Pig breeding programs around the world continue to improve both productivity and robustness by extending selection emphasis to a wider range of traits, say the authors of “Selection for productivity and robustness traits in pigs,” (S. Hermesch, L. Li, A. Doeschl-Wilson and H. Gilbert).
“No trait group can be seen in isolation. Further, genetic improvement itself cannot be viewed in isolation and needs to be accompanied by improvement in management strategies,” they said, siting the following four strategies.
1) Improve on-farm environmental conditions
2) Facilitate extension of breeding objectives to include further traits that describe productivity and robustness
3) Improve the health status of pigs. Information about repeated measures of growth and feed intake, survival of pigs, disease incidence and medication records as well as immune parameters will aid genetic improvement of disease resilience.
4) Select for improved disease resistance to reduce pathogen load on farms, and therefore, improve environmental conditions
Collective progress and value
“The cost of losing a pig in late finishing is very expensive, relative to the cost invested in that pig,” Herring notes. The same is true for elite replacement gilts, or early parity gilts.

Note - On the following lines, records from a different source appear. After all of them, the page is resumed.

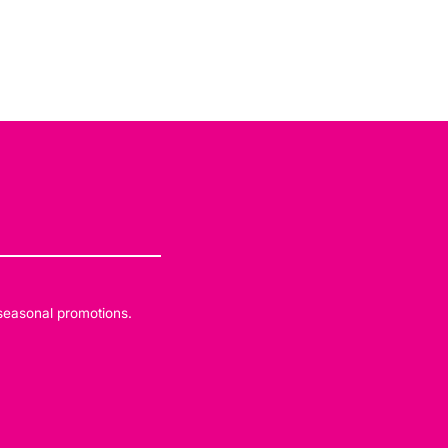
 seasonal promotions.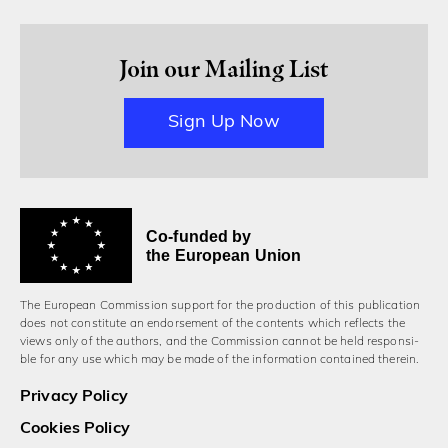
Join our Mailing List
Sign Up Now
Co-funded by
the European Union
The European Commission support for the production of this publication
does not constitute an endorsement of the contents which reflects the
views only of the authors, and the Commission cannot be held responsi­
ble for any use which may be made of the information contained therein.
Privacy Policy
Cookies Policy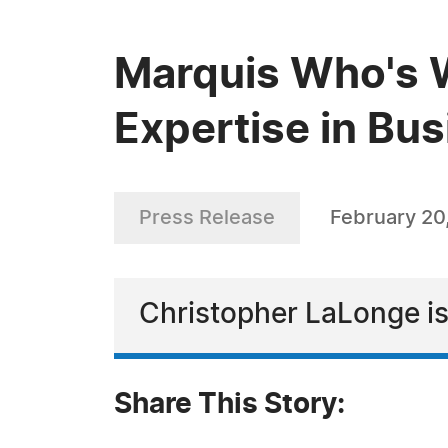
Marquis Who's 
Expertise in Bu
Press Release
February 20
Christopher LaLonge is
Share This Story: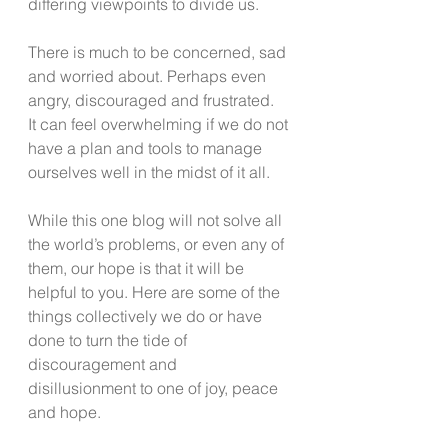
differing viewpoints to divide us. 
There is much to be concerned, sad 
and worried about. Perhaps even 
angry, discouraged and frustrated.  
It can feel overwhelming if we do not 
have a plan and tools to manage 
ourselves well in the midst of it all. 
While this one blog will not solve all 
the world’s problems, or even any of 
them, our hope is that it will be 
helpful to you. Here are some of the 
things collectively we do or have 
done to turn the tide of 
discouragement and 
disillusionment to one of joy, peace 
and hope.  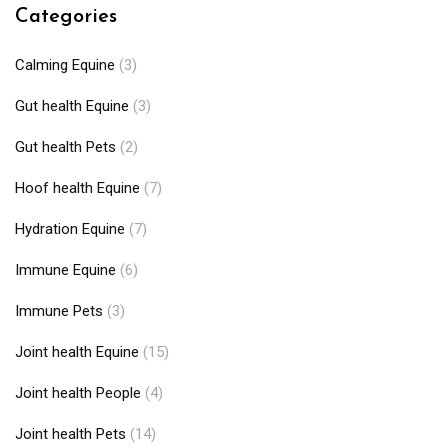
Categories
Calming Equine
(3)
Gut health Equine
(3)
Gut health Pets
(2)
Hoof health Equine
(7)
Hydration Equine
(7)
Immune Equine
(6)
Immune Pets
(3)
Joint health Equine
(15)
Joint health People
(4)
Joint health Pets
(14)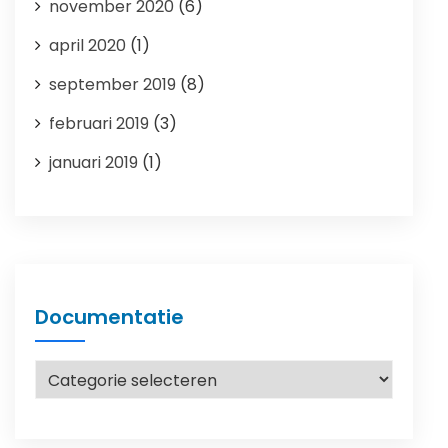
november 2020
(6)
april 2020
(1)
september 2019
(8)
februari 2019
(3)
januari 2019
(1)
Documentatie
Documentatie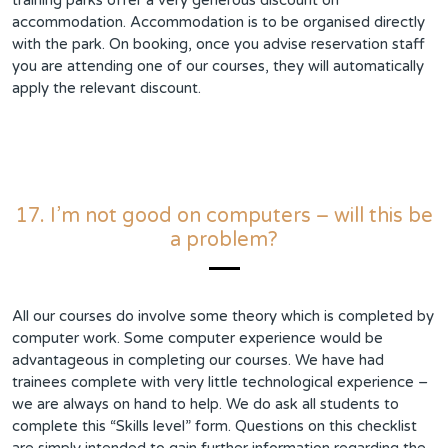
training parks offer a very generous discount on
accommodation. Accommodation is to be organised directly
with the park. On booking, once you advise reservation staff
you are attending one of our courses, they will automatically
apply the relevant discount.
17. I’m not good on computers – will this be
a problem?
All our courses do involve some theory which is completed by
computer work. Some computer experience would be
advantageous in completing our courses. We have had
trainees complete with very little technological experience –
we are always on hand to help. We do ask all students to
complete this “Skills level” form. Questions on this checklist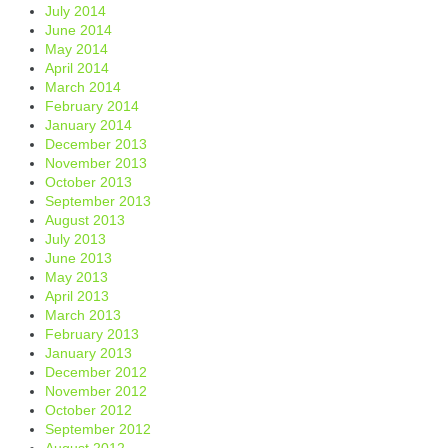
July 2014
June 2014
May 2014
April 2014
March 2014
February 2014
January 2014
December 2013
November 2013
October 2013
September 2013
August 2013
July 2013
June 2013
May 2013
April 2013
March 2013
February 2013
January 2013
December 2012
November 2012
October 2012
September 2012
August 2012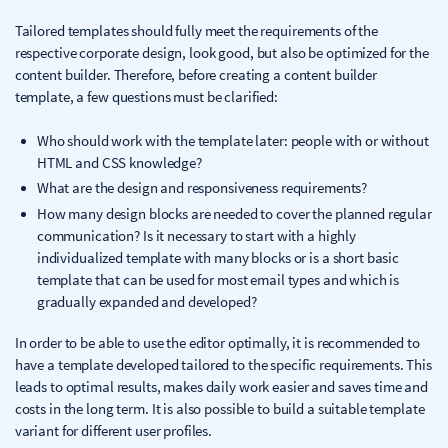
Tailored templates should fully meet the requirements of the
respective corporate design, look good, but also be optimized for the
content builder. Therefore, before creating a content builder
template, a few questions must be clarified:
Who should work with the template later: people with or without
HTML and CSS knowledge?
What are the design and responsiveness requirements?
How many design blocks are needed to cover the planned regular
communication? Is it necessary to start with a highly
individualized template with many blocks or is a short basic
template that can be used for most email types and which is
gradually expanded and developed?
In order to be able to use the editor optimally, it is recommended to
have a template developed tailored to the specific requirements. This
leads to optimal results, makes daily work easier and saves time and
costs in the long term. It is also possible to build a suitable template
variant for different user profiles.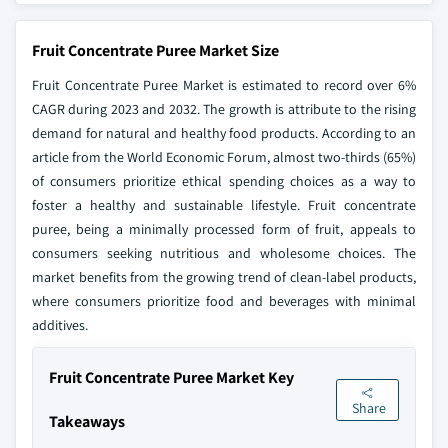
Fruit Concentrate Puree Market Size
Fruit Concentrate Puree Market is estimated to record over 6%
CAGR during 2023 and 2032. The growth is attribute to the rising
demand for natural and healthy food products. According to an
article from the World Economic Forum, almost two-thirds (65%)
of consumers prioritize ethical spending choices as a way to
foster a healthy and sustainable lifestyle. Fruit concentrate
puree, being a minimally processed form of fruit, appeals to
consumers seeking nutritious and wholesome choices. The
market benefits from the growing trend of clean-label products,
where consumers prioritize food and beverages with minimal
additives.
Fruit Concentrate Puree Market Key
Share
Takeaways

“It’s not the salvage value of a replacement female or the cost that went into the replacement female,” he continues. “It’s actually the number of piglets that you’ll not realize in the grow-finish system and that the sow will never produce if she perishes in parity 1. That becomes an extremely large number.”

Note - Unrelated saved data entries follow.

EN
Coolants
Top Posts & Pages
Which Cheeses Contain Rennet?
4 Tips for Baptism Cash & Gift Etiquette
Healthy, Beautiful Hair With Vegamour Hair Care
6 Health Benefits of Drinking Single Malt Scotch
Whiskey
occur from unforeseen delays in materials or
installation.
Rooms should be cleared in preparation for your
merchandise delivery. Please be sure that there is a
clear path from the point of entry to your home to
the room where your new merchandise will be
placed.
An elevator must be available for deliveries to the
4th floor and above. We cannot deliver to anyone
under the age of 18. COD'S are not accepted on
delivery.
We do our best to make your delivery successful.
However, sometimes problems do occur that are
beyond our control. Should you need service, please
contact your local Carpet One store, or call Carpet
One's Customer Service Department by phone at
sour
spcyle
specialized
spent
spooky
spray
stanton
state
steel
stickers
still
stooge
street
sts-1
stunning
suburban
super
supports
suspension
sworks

For example, if a producer has a system that’s operating at 32 PSY, and a female leaves the system a year early, that’s a potential loss of 32 market pigs.

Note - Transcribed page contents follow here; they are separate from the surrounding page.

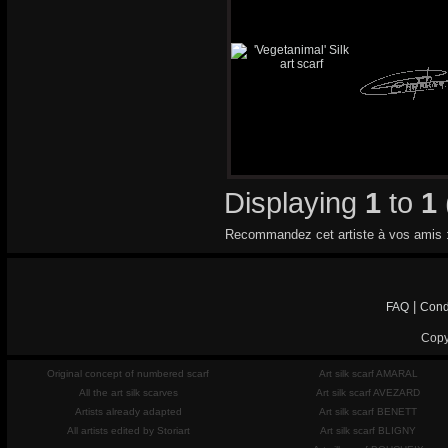
Displaying
1
to
1
Recommandez cet artiste à vos amis 
|
FAQ
Cond
Copy
Original concept of numbered scarf
Art silk scarf AMARAL
All the art silk scarves
Art silk scarf AVEZARD
Artists already adapted
Art silk scarf BENETT
All artists edited by Storiart
Art silk scarf BLIGNY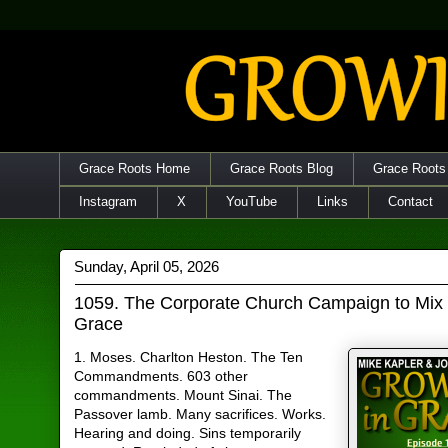
Grace Roots Home
Grace Roots Blog
Grace Roots
Instagram
X
YouTube
Links
Contact
Sunday, April 05, 2026
1059. The Corporate Church Campaign to Mix
Grace
1. Moses. Charlton Heston. The Ten
Commandments. 603 other
commandments. Mount Sinai. The
Passover lamb. Many sacrifices. Works.
Hearing and doing. Sins temporarily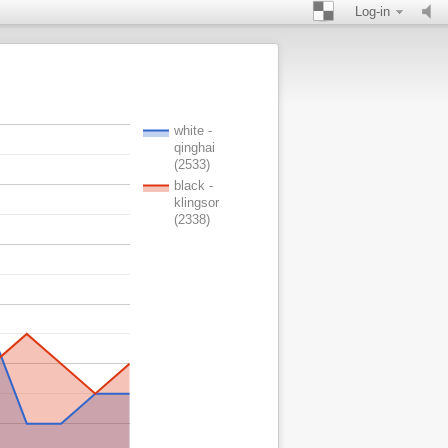
Log-in
white -
qinghai
(2533)
black -
klingsor
(2338)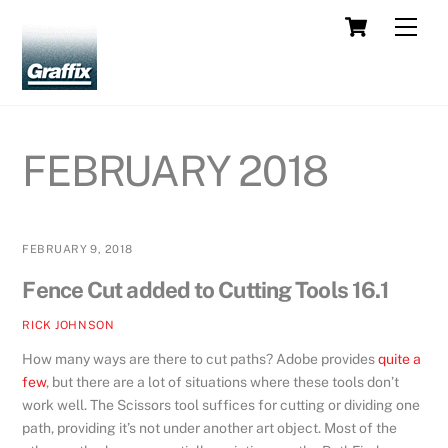
Skip
Cart
Men
to
content
FEBRUARY 2018
FEBRUARY 9, 2018
Fence Cut added to Cutting Tools 16.1
RICK JOHNSON
How many ways are there to cut paths? Adobe provides
quite a
few
, but there are a lot of situations where these tools don’t
work well. The Scissors tool suffices for cutting or dividing one
path, providing it’s not under another art object. Most of the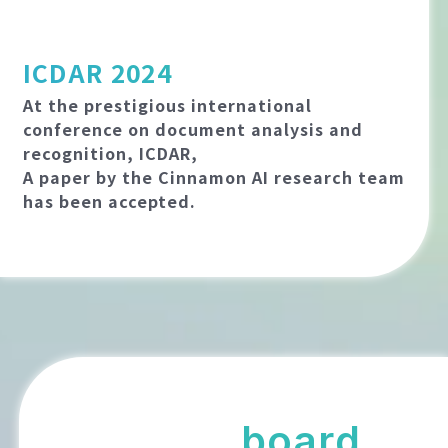
ICDAR 2024
At the prestigious international
conference on document analysis and
recognition, ICDAR,
A paper by the Cinnamon AI research team
has been accepted.
board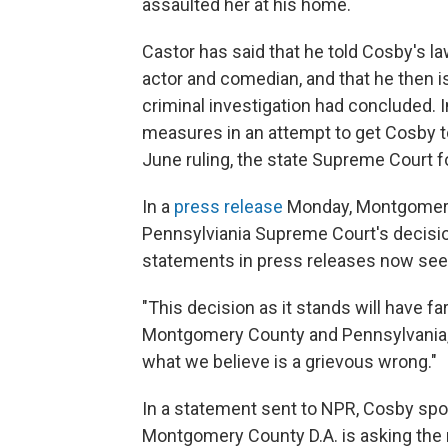
assaulted her at his home.
Castor has said that he told Cosby's l
actor and comedian, and that he then i
criminal investigation had concluded. I
measures in an attempt to get Cosby to t
June ruling, the state Supreme Court 
In a
press release
Monday, Montgomery C
Pennsylviania Supreme Court's decisio
statements in press releases now see
"This decision as it stands will have
Montgomery County and Pennsylvania," 
what we believe is a grievous wrong."
In a statement sent to NPR, Cosby sp
Montgomery County D.A. is asking the n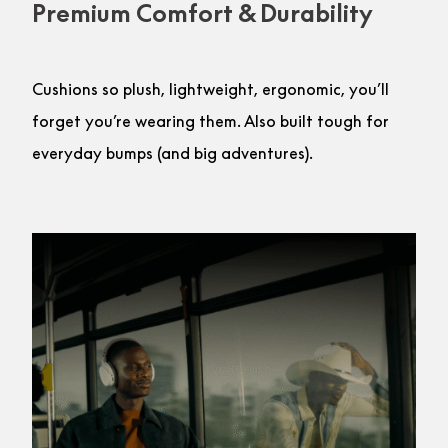
Premium Comfort & Durability
Cushions so plush, lightweight, ergonomic, you’ll
forget you’re wearing them. Also built tough for
everyday bumps (and big adventures).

“You see how large the financial impact is when you look at it in those terms. It’s as critical as any trait complex we have in genetic improvement,” Herring adds. “There’s not a single producer who wants to see an animal die or leave the system too soon. We all want to be good stewards of the animals we raise. That’s an aspect that’s difficult to measure but it’s incredibly important, so genetic improvement goes hand-in-hand with good management.”